[AUTOGRAPH LETTER, SIGNED, FROM JOSEPH REED TO JAMES SMITH, RELATING NEWS OF THE AMERICAN REVOLUTION]
by Reed, Joseph
Philadelphia, 1779. pp. plus integral address leaf. Folio. Old folds. Minor losses at some folds, primarily to address leaf. Minor soiling. Very good. In a red half morocco clamshell case, spine gilt. Joseph Reed, president of Pennsylvania, writes to James Smith, lawyer and signer of the Declaration of Independence, conveying a resolution of the Pennsylvania government and news of the American Revolution. Joseph Reed (1741-85) was a distinguished Philadelphia lawyer and Revolutionary officer who served as Gen. Washington's secretary and aide-de-camp, and subsequently as adjutant general of the Continental Army. He was president of Pennsylvania from late 1778 to 1781, and a counselor for the state of Pennsylvania during the Wyoming Controversy, the land dispute with Connecticut. His correspondent, James Smith, was a lawyer who served as a delegate to the Pennsylvania constitutional convention of 1776. Smith was subsequently sent to the Continental Congress, where he took his place in history among those who put their name to the Declaration of Independence. In 1784 he likewise served Pennsylvania during the Wyoming Controversy. Reed's letter indicates he is passing on to Smith a Resolution of the Board. At this time Smith was at his home in York, and the matter may have related to his service in the state assembly or his legal practice. Reed writes: "Sir, I duly received your favour & now inclose you a Resolution of the Board on the desired subject. As soon as the Secretary can make out a Pardon in form it will be sent to you." But the real meat of the letter is in the postscript, which reads: "P.S. I cannot help congratulating you on the great events which have lately happened.

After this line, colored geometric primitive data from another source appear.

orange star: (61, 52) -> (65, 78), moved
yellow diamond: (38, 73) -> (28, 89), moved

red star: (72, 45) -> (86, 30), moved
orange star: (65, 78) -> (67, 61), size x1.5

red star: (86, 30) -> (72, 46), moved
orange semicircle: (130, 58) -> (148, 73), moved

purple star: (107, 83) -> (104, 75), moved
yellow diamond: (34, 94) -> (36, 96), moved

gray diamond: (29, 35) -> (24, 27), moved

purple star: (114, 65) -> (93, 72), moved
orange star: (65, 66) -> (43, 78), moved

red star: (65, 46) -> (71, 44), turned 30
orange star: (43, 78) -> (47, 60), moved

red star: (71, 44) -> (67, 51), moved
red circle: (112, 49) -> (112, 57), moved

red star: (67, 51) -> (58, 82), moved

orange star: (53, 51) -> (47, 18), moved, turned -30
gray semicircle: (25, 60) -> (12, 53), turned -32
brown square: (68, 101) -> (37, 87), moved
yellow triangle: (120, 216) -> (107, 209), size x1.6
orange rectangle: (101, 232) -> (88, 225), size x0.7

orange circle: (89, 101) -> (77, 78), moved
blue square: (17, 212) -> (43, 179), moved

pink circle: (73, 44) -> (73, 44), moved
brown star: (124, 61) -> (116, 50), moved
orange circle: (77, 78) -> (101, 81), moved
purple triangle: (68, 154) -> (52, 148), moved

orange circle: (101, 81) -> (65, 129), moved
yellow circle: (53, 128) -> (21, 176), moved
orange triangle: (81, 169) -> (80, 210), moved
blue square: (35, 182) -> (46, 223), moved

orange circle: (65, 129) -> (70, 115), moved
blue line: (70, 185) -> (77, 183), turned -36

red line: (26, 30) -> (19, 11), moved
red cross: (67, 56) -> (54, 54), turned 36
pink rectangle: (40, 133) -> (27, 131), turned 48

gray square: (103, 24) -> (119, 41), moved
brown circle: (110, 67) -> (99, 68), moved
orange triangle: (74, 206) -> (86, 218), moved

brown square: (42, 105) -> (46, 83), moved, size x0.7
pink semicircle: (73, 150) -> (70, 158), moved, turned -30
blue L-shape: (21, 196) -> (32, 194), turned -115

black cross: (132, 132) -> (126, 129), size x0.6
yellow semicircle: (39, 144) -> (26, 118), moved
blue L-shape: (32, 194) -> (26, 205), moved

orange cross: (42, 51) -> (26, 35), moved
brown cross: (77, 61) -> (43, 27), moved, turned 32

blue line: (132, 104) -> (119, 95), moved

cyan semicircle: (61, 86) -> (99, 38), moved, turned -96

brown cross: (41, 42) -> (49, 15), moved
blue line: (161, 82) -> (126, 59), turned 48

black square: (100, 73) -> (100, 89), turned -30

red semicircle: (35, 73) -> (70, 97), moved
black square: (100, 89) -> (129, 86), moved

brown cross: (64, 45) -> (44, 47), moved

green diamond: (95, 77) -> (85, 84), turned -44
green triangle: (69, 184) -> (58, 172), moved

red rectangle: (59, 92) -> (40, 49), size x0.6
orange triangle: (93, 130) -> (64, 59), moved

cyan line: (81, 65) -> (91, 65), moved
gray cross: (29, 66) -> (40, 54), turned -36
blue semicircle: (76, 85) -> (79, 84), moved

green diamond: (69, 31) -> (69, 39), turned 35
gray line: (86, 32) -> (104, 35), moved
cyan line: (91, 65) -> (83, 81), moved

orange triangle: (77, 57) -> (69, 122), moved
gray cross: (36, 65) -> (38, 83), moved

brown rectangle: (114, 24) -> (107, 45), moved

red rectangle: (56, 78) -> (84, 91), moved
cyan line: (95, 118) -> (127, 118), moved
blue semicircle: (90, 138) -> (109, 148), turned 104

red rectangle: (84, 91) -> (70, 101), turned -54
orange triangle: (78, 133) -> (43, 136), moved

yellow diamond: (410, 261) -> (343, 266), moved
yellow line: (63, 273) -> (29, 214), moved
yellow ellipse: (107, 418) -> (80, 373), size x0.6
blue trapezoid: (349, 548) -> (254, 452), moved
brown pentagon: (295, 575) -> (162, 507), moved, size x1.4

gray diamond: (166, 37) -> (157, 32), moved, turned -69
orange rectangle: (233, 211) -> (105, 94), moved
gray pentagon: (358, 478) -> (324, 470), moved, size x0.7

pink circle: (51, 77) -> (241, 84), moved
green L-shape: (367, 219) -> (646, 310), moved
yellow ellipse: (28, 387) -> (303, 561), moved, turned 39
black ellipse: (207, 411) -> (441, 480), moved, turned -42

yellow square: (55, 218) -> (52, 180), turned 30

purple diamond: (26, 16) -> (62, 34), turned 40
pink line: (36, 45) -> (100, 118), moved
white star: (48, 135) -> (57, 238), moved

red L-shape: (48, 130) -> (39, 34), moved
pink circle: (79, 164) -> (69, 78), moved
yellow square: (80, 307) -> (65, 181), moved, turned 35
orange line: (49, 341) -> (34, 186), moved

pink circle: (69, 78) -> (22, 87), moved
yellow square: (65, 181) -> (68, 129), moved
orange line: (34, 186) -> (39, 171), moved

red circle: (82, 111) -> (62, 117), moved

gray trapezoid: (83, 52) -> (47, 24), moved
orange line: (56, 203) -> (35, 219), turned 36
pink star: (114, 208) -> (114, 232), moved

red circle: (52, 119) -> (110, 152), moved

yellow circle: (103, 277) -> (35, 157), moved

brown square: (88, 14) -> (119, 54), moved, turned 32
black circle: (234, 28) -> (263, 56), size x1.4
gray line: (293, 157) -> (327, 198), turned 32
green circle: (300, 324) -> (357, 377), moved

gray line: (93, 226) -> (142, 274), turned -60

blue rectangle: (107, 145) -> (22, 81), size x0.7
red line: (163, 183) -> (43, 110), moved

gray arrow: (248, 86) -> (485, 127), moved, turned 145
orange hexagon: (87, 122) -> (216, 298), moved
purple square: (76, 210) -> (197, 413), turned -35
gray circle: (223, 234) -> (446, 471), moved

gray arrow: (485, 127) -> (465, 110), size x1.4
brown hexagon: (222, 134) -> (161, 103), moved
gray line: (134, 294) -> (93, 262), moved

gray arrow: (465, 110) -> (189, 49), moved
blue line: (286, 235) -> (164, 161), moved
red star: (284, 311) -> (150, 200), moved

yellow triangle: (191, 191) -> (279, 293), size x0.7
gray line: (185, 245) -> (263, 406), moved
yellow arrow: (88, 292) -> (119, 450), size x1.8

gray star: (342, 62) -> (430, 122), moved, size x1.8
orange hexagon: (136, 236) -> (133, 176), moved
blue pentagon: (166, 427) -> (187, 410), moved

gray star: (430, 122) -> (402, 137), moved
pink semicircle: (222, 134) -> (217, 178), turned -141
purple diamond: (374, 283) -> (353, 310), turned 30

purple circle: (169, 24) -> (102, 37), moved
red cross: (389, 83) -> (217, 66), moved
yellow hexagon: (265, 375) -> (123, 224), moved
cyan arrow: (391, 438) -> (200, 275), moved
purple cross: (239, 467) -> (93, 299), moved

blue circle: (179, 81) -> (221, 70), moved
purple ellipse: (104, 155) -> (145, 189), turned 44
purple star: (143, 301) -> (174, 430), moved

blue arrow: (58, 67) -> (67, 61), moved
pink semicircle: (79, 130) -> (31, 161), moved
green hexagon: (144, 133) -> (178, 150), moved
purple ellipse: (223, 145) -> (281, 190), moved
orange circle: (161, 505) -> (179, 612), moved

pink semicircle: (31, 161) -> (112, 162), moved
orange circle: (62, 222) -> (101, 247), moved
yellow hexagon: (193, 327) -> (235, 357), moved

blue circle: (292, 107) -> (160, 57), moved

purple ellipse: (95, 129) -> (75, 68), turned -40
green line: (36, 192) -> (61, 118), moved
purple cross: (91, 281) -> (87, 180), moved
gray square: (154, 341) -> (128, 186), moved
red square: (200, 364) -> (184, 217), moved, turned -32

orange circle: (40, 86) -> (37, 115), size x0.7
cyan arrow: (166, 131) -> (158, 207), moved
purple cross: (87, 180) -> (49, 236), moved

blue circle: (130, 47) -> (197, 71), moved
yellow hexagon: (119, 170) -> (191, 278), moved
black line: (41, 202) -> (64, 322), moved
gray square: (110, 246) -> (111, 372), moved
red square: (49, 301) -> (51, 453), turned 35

The English fleet defeated, Grenada taken, the Spanish mediation rejected and of course an immediate declaration on her part. We have very authentick accounts that there will be a junction of the two fleets making in the whole 52 sail of the line. We expect every moment to hear further events from the West Indies, Count D'Estaing having gone to St. Kitts in pursuit of Byron. We are sanguine enough to expect a surrender of that island & even the fleet & troops. All is despondency & terror at New York. Clinton is gone home. Ld. Cornwallis has the command & we have every reason to expect he will confine himself to York Island."